Gepubliceerd op 18-08-2020

Houtvester

betekenis & definitie

Boschbouwkundige met wetenschappelijke opleiding. De naam is al oud: zoo lezen wij in de geschiedenisboeken, dat Jakoba van Beieren bij haar huwelijk met Frans van Borselen in 1433 het houtvesterschap van de Haarlemmermeer mocht behouden.

Na het herstel onzer onafhankelijkheid in 1814 werd het oppertoezicht over jacht en visscherij opgedragen aan een opperhoutvester, die de jacht- en vischakten verleende, den tijd van de opening der jacht bepaalde en het toezicht op het vischtuig regelde. In 1852 werd de titel afgeschaft en dit beheer opgedragen aan den Commissaris des Konings. Van 1852—1865 waren er in Nederland geen houtvesters meer. Daarna werd de titel weer gekozen voor ambtenaren in Indië, die het beheer kregen over een boschafdeeling. Toen in 1899 het Staatsboschbeheer in Nederland werd ingesteld, werden de bosschen der domeinen ingedeeld in houtvesterijen en onderverdeeld in boschwachterijen (Houtvesterij Assen, Breda, Haarlem).
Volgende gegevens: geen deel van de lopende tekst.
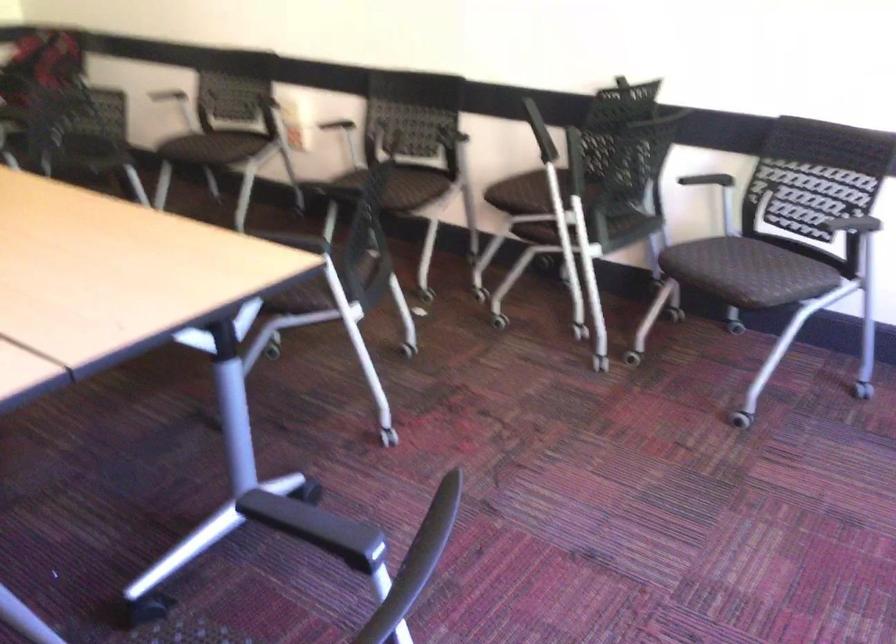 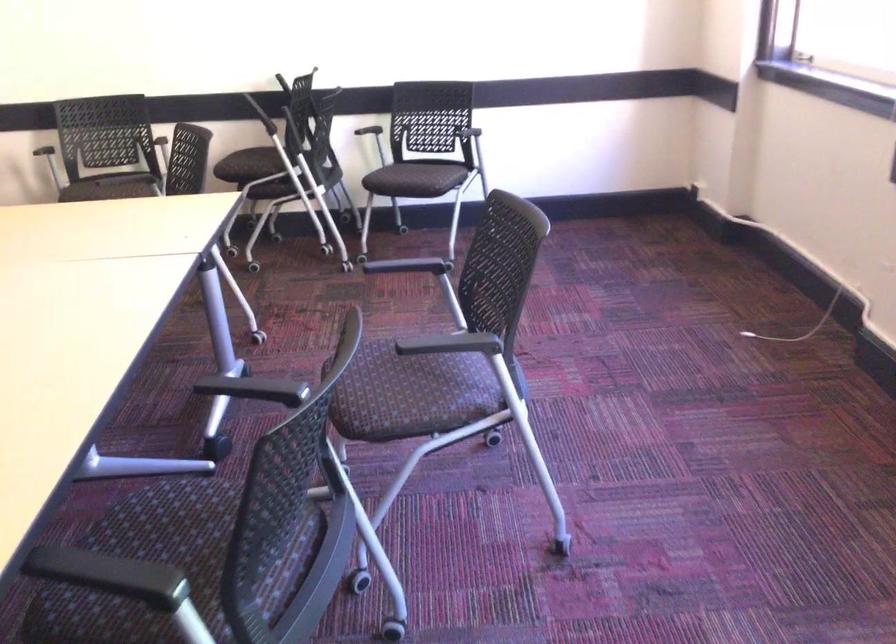 Find the pixel in the second image that matches [349,113] in the first image.

(30, 140) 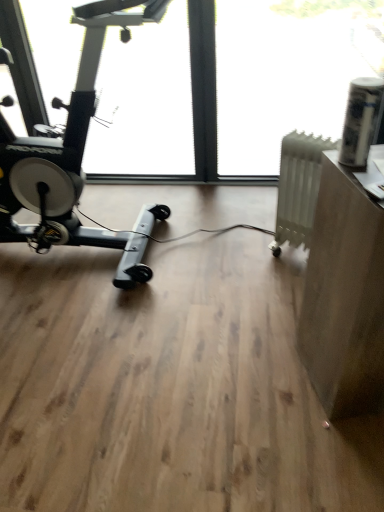 Find the location of a particular element. Image resolution: width=384 pixels, height=512 pixels. vacant location below transparent glass window at center, which is the first window screen from left to right (from a real-world perspective) is located at coordinates (170, 256). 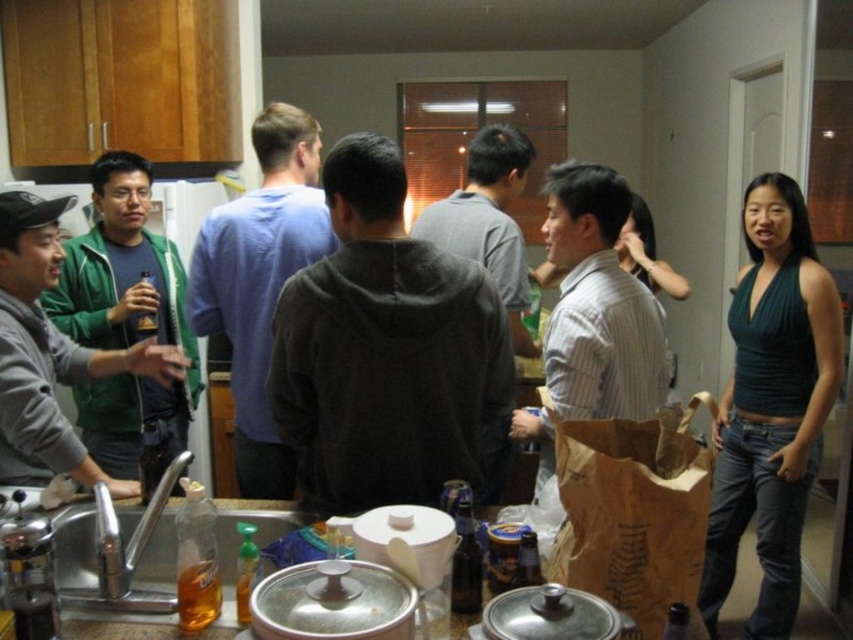 You are organizing a closet and see the green matte jacket at left and the blue cotton shirt at center. Which item should you place first if you are moving from left to right?

The green matte jacket at left should be placed first since it is positioned to the left of the blue cotton shirt at center, following the left to right order.

What is located at the point with coordinates (125, 323) in the image?

The point with coordinates (125, 323) is located on the green matte jacket at left.

You are a guest at this gathering and you want to grab the striped cotton shirt at center to wipe a spill. However, the brown paper bag at center is in the way. Can you easily reach the shirt without moving the bag?

The brown paper bag at center is located below the striped cotton shirt at center, so you can reach the shirt by moving your hand over the bag or lifting it slightly without needing to move the entire bag out of the way. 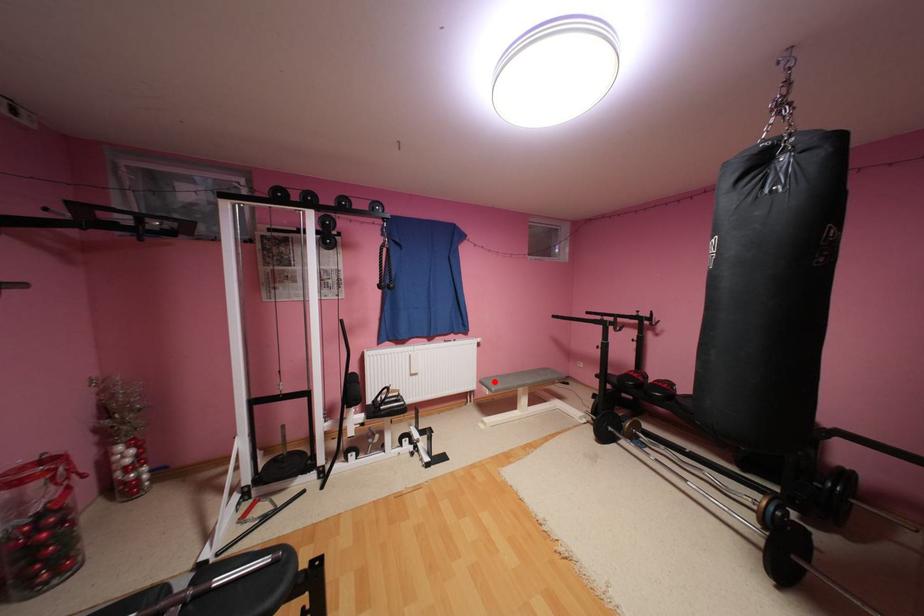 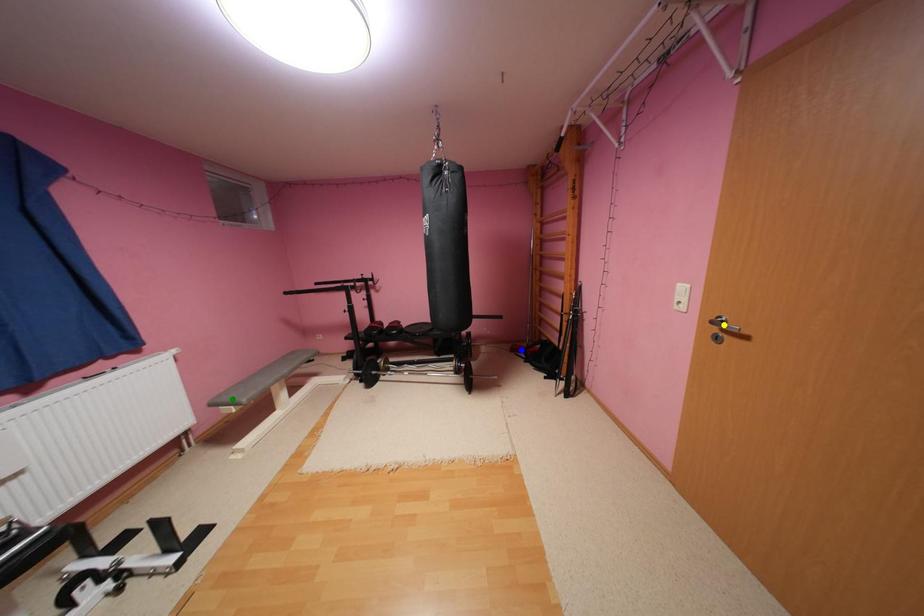 Question: I am providing you with two images of the same scene from different viewpoints. A red point is marked on the first image. You are given multiple points on the second image. Which point in image 2 represents the same 3d spot as the red point in image 1?

Choices:
 (A) blue point
 (B) yellow point
 (C) green point

Answer: (C) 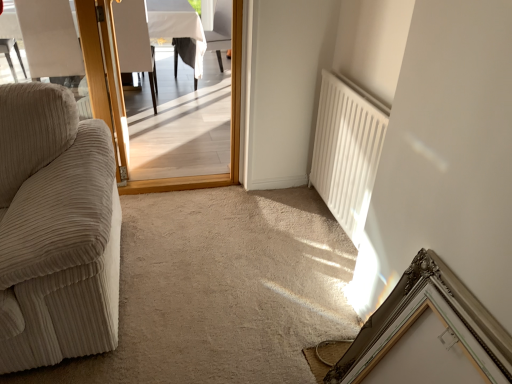 Question: Relative to wooden screen door at left, is white fabric chair at upper center in front or behind?

Choices:
 (A) front
 (B) behind

Answer: (B)

Question: Is white fabric chair at upper center spatially inside wooden screen door at left, or outside of it?

Choices:
 (A) inside
 (B) outside

Answer: (B)

Question: Which object is the closest to the wooden door at center?

Choices:
 (A) beige corduroy armchair at left, marked as the first armchair in a right-to-left arrangement
 (B) white matte radiator at right
 (C) beige corduroy armchair at left, positioned as the 1th armchair in left-to-right order
 (D) white fabric chair at upper center
 (E) silver ornate picture frame at lower right

Answer: (A)

Question: Which of these objects is positioned farthest from the beige corduroy armchair at left, positioned as the 1th armchair in left-to-right order?

Choices:
 (A) wooden door at center
 (B) silver ornate picture frame at lower right
 (C) white matte radiator at right
 (D) white fabric chair at upper center
 (E) wooden screen door at left

Answer: (B) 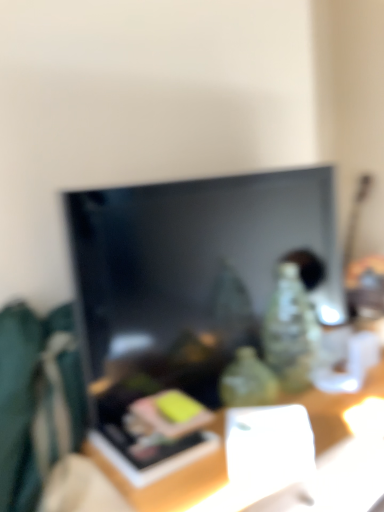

Voorts bestaat de titel van houtvester op het koninklijk domein ,,Het Loo” en ook de Nederlandsche Heidemaatschappij koos dezen titel voor eenige ambtenaren. Houtvesters krijgen hun wetenschappelijke opleiding aan de hoogeschool te Wageningen. Na een vijfjarige studie krijgt de student den titel van landbouwkundig ingenieur, tuinbouwkundige of boschbouwkundige. Dan kan hij benoemd worden tot houtvester bij het Staatsboschbeheer en tot houtvester bij het Gouvernementsboschwezen in Nederlandsch-Indië. De djatibosschen langs de Noordkust van Java beslaan 700 duizend H.A. en zijn verdeeld in 34 houtvesterijen. In Indië worden echter landbouwconsulenten ook houtvesters genoemd en een landbouwconsulent eerste klasse heet daar opperhoutvester. Het Duitsche woord Förster, (Forst: bosch) beteekent boschwachter.